Currently, binary comparisons and logical operators are supported. Unary opertors have not yet been implemented. In binary comparisons, the left operand must be an attribute (column name) while the right operand must be a literal value.

[11]:
path.filter(replicate.bioreplicate_number == 1)
print(path.uri)
https://www.facebase.org/ermrest/catalog/1/entity/dataset:=isa:dataset/experiment:=isa:experiment/replicate:=isa:replicate/bioreplicate_number=1
[12]:
entities = path.entities()
len(entities)
[12]:
3766

Table Instances

So far we have discussed base tables. A base table is a representation of the table as it is stored in the ERMrest catalog. A table instance is a usage or reference of a table within the context of a data path. As demonstrated above, we may link together multiple tables and thus create multiple table instances within a data path.

For example, in path.link(dataset).link(experiment).link(replicate) the table instance experiment is no longer the same as the original base table experiment because within the context of this data path the experiment entities must satisfy the constraints of the data path. The experiment entities must reference a dataset entity, and they must be referenced by a replicate entity. Thus within this path, the entity set for experiment may be quite different than the entity set for the base table on its own.

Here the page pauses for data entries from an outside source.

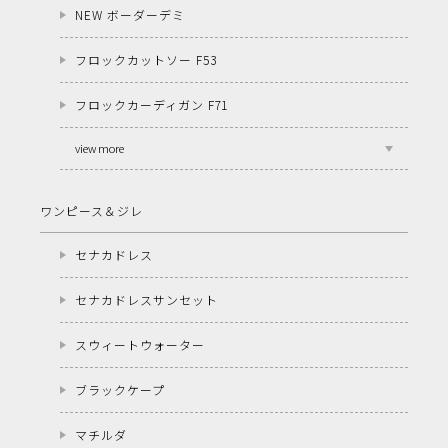
NEW ボーダーデミ
フロックカットソー F53
フロックカーディガン F71
view more
ワンピース＆ジレ
セナカドレス
セナカドレスサンセット
スウィートウォーター
ブラックケープ
マチルダ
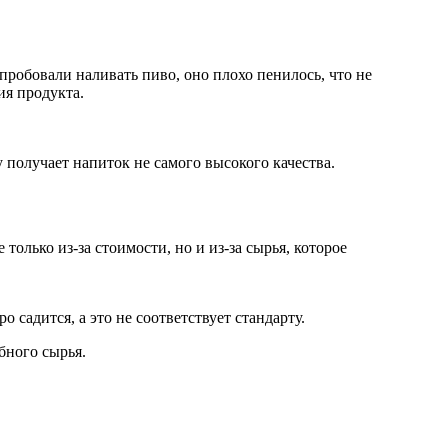
пробовали наливать пиво, оно плохо пенилось, что не
ия продукта.
у получает напиток не самого высокого качества.
только из-за стоимости, но и из-за сырья, которое
 садится, а это не соответствует стандарту.
бного сырья.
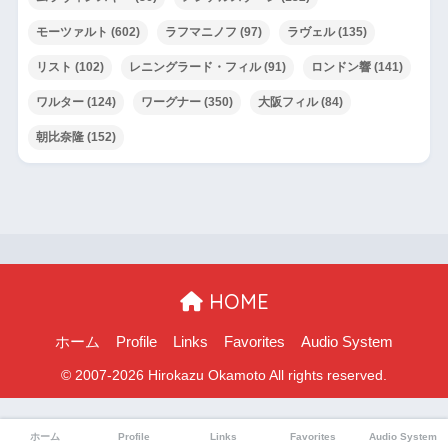
モーツァルト
(602)
ラフマニノフ
(97)
ラヴェル
(135)
リスト
(102)
レニングラード・フィル
(91)
ロンドン響
(141)
ワルター
(124)
ワーグナー
(350)
大阪フィル
(84)
朝比奈隆
(152)
HOME
ホーム
Profile
Links
Favorites
Audio System
ホーム
Profile
Links
Favorites
Audio System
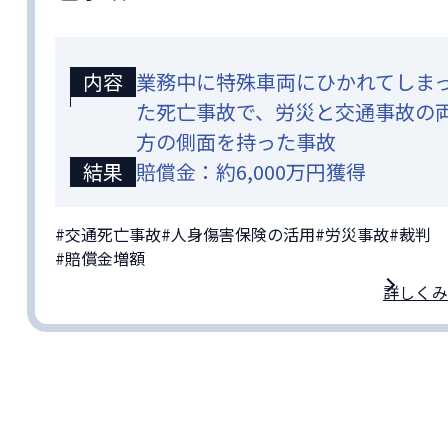
内容
業務中に特殊車両にひかれてしま
た死亡事故で、労災と交通事故の
方の側面を持った事故
結果
賠償金：約6,000万円獲得
#交通死亡事故
#人身傷害保険の活用
#労災事故
#裁判
#賠償金増額
詳しくみ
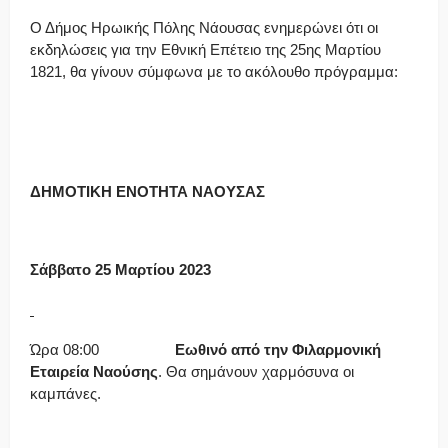
Ο Δήμος Ηρωικής Πόλης Νάουσας ενημερώνει ότι οι
εκδηλώσεις για την Εθνική Επέτειο της 25ης Μαρτίου
1821, θα γίνουν σύμφωνα με το ακόλουθο πρόγραμμα:
ΔΗΜΟΤΙΚΗ ΕΝΟΤΗΤΑ ΝΑΟΥΣΑΣ
Σάββατο 25 Μαρτίου 2023
Ώρα 08:00
Εωθινό από την Φιλαρμονική
Εταιρεία Ναούσης
. Θα σημάνουν χαρμόσυνα οι
καμπάνες.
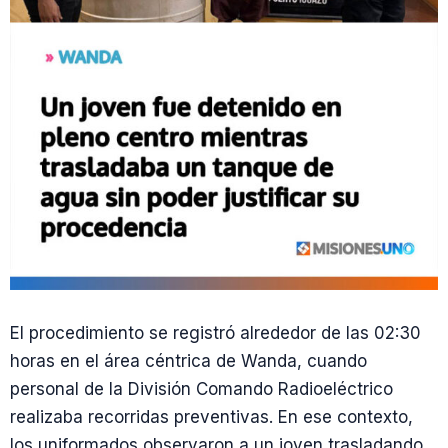
El procedimiento se registró alrededor de las 02:30
horas en el área céntrica de Wanda, cuando
personal de la División Comando Radioeléctrico
realizaba recorridas preventivas. En ese contexto,
los uniformados observaron a un joven trasladando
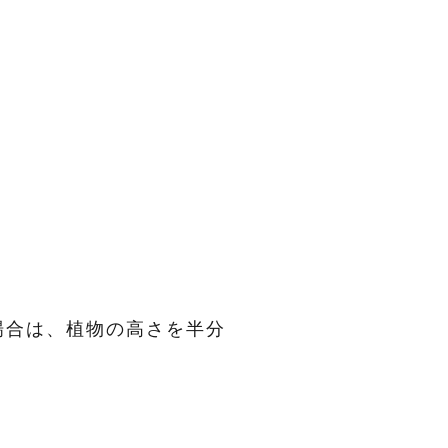
場合は、植物の高さを半分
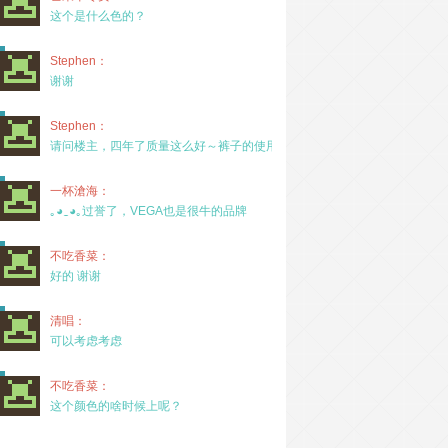
这个是什么色的？
Stephen：
谢谢
Stephen：
请问楼主，四年了质量这么好～裤子的使用率高吗？
一杯滄海：
｡◕‿◕｡过誉了，VEGA也是很牛的品牌
不吃香菜：
好的 谢谢
清唱：
可以考虑考虑
不吃香菜：
这个颜色的啥时候上呢？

Table instances are bound to the path

Whenever you initiate a data path (e.g., table.path) or link a table to a path (e.g., path.link(table)) a table instance is created and bound to the DataPath object (e.g., path). These table instances can be referenced via the DataPath’s table_instances container or directly as a property of the DataPath object itself.

[13]:
dataset_instance = path.table_instances['dataset']
# or
dataset_instance = path.dataset

Aliases for table instances

Whenever a table instance is created and bound to a path, it is given a name. If no name is specified for it, it will be named after the name of its base table. For example, a table named “My Table” will result in a table instance also named “My Table”. Tables may appear more than once in a path (as table instances), and if the table name is taken, the instance will be given the “‘base name’ + number” (e.g., “My Table2”).

You may wish to specify the name of your table instance. In conventional database terms, an alternate name is called an “alias”. Here we give the dataset table instance an alias of ‘D’ though longer strings are also valid as long as they do not contain special characters in them.

[14]:
path.link(dataset.alias('D'))
[14]:
<deriva.core.datapath.DataPath at 0x103c22400>
[15]:
path.uri
[15]:
'https://www.facebase.org/ermrest/catalog/1/entity/dataset:=isa:dataset/experiment:=isa:experiment/replicate:=isa:replicate/bioreplicate_number=1/D:=isa:dataset'

You’ll notice that in this path we added an additional instance of the dataset table from our catalog model. In addition, we linked it to the isa.replicate table. This was possible because in this model, there is a foriegn key reference from the base table replicate to the base table dataset. The entities for the table instance named dataset and the instance name D will likely consist of different entities because the constraints for each are different.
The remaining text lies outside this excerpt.